== Task item ==
Where the line containing "Identify the location of Pago" appears in the entries below, begin there and output every line through the last, exactly, minus the pictures.

== Dataset entries ==

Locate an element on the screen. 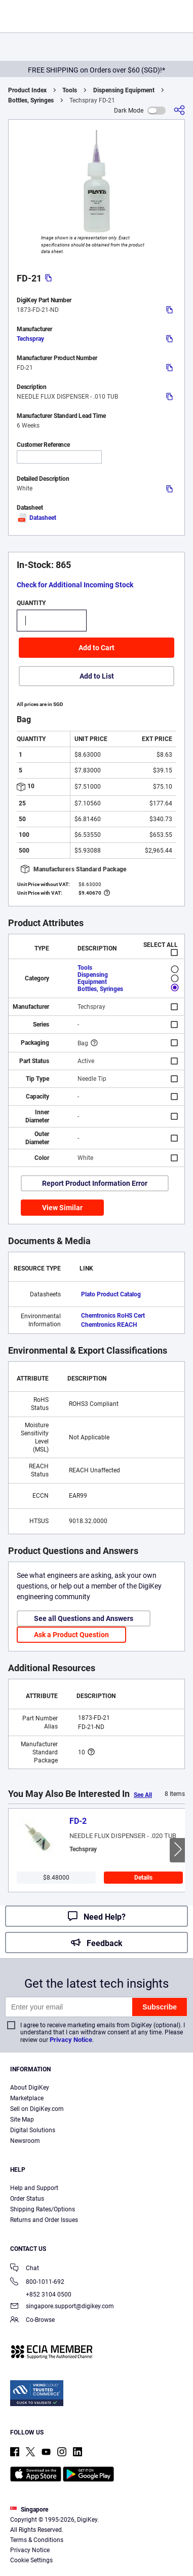 The width and height of the screenshot is (193, 2576). Report Product Information Error is located at coordinates (94, 1183).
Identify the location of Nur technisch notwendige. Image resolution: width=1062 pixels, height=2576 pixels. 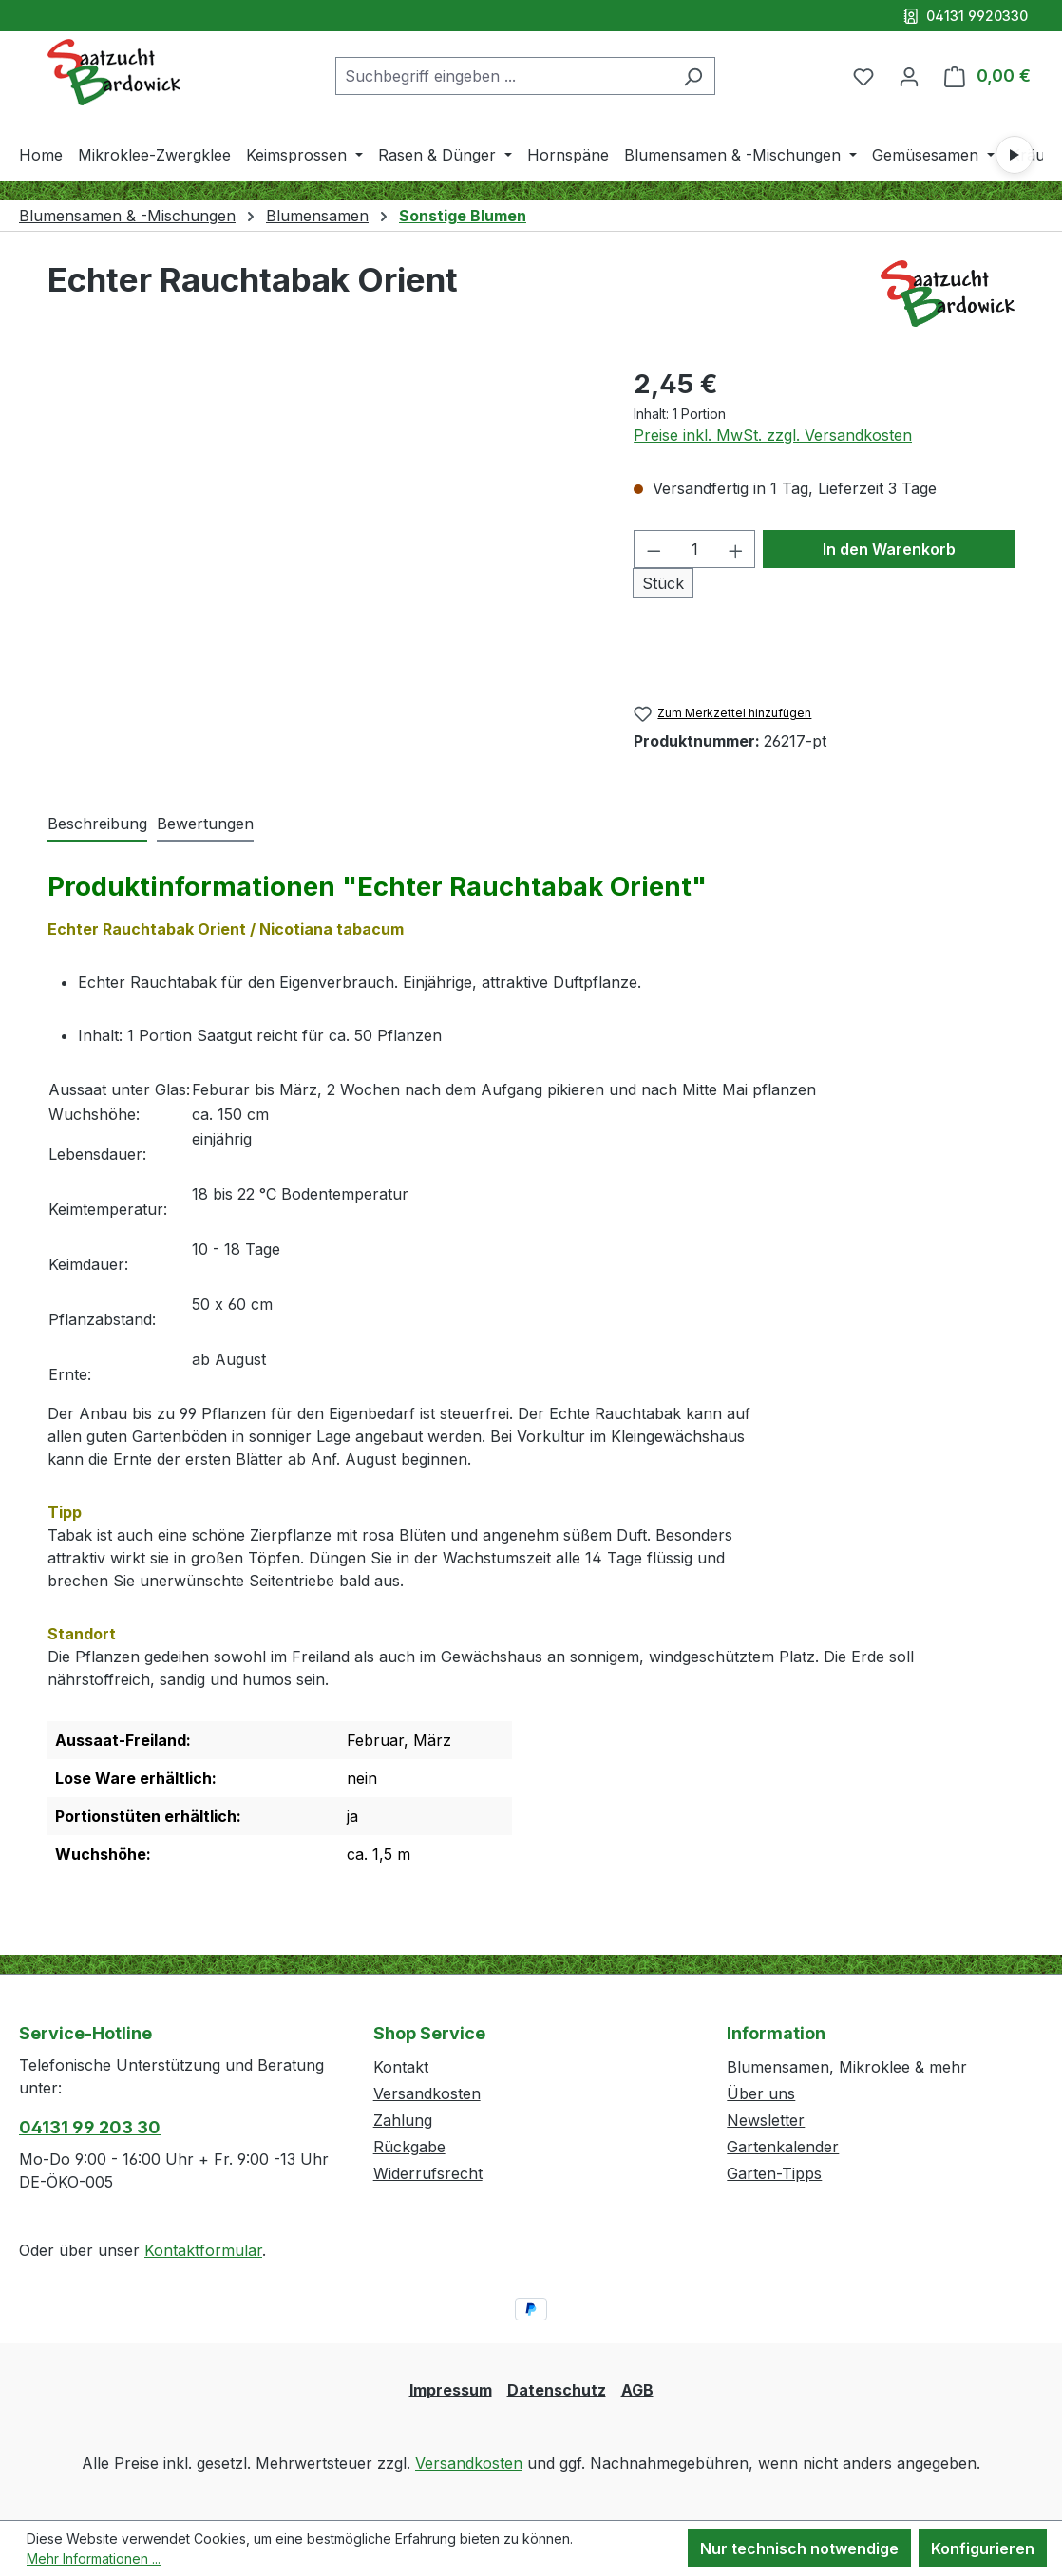
(799, 2548).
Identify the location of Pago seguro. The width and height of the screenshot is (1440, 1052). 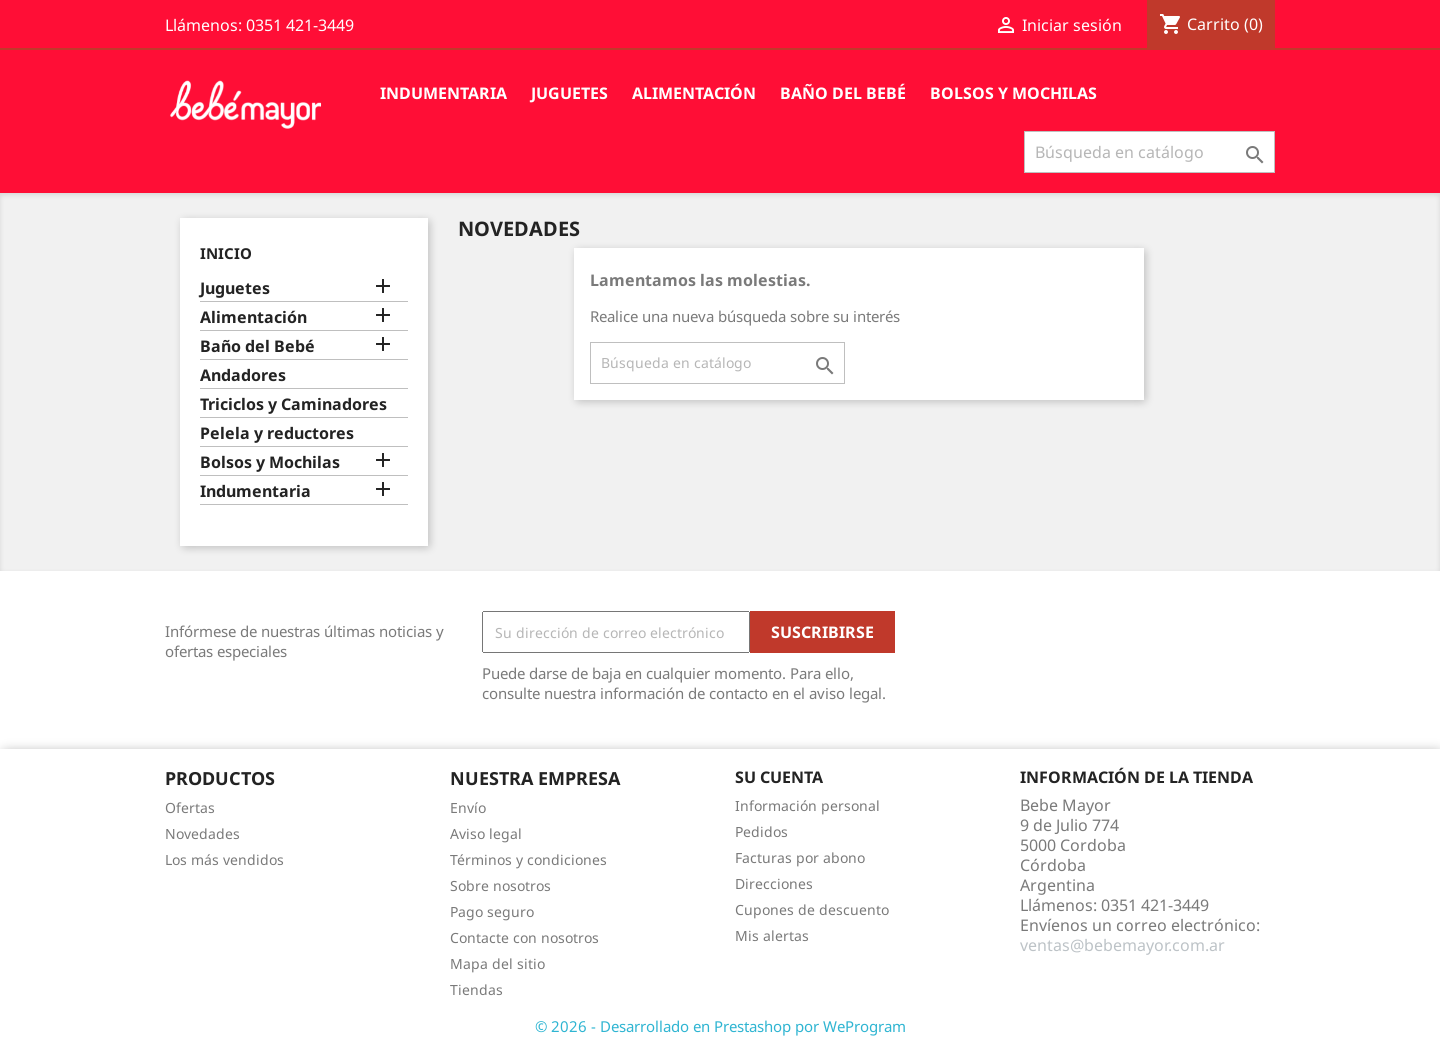
(492, 911).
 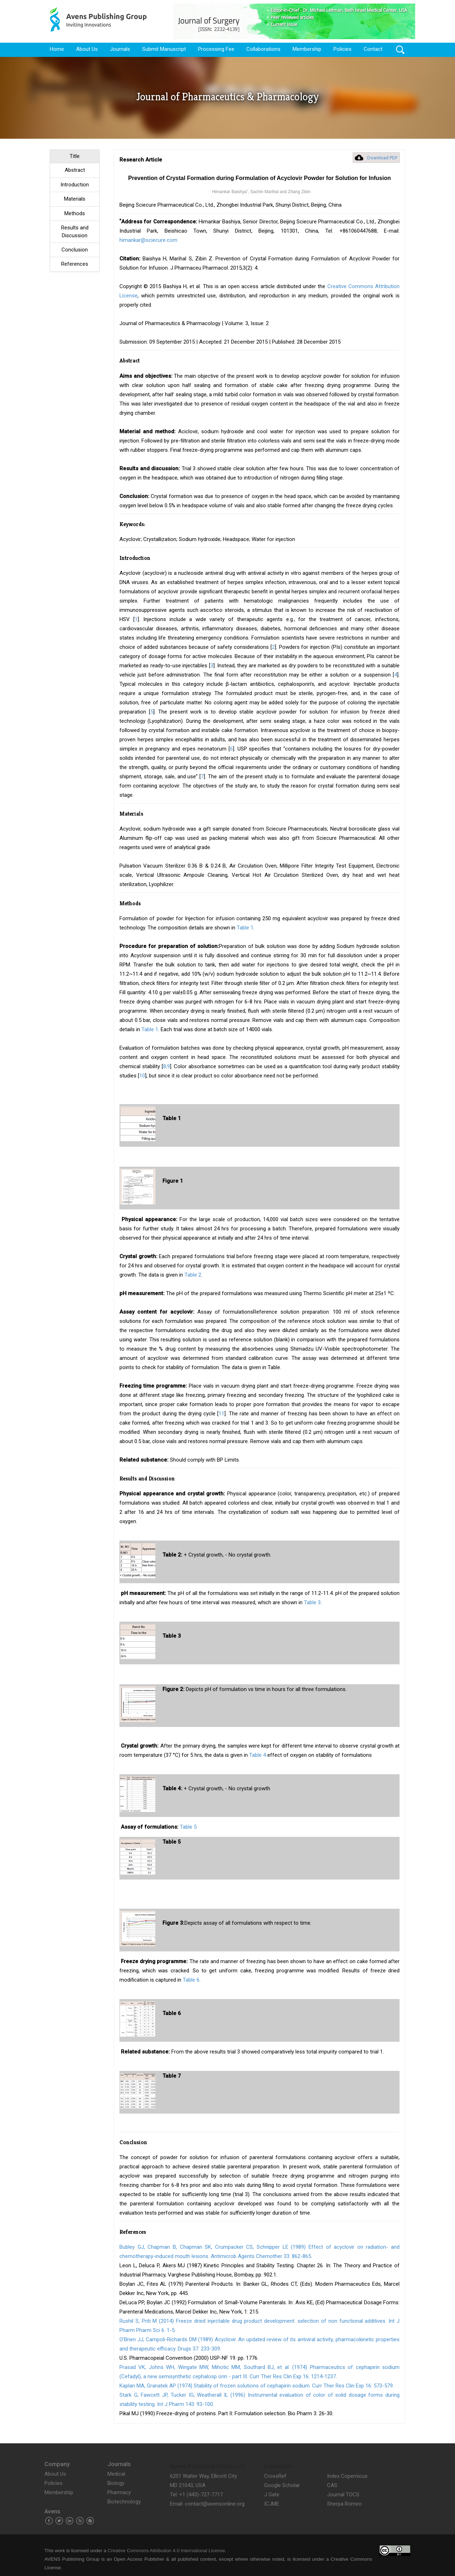 I want to click on Processing Fee, so click(x=216, y=49).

== Task response ==
Identify the location of Pago seguro. The width and height of the screenshot is (1440, 1052). 
(492, 911).
  I want to click on Processing Fee, so click(x=216, y=49).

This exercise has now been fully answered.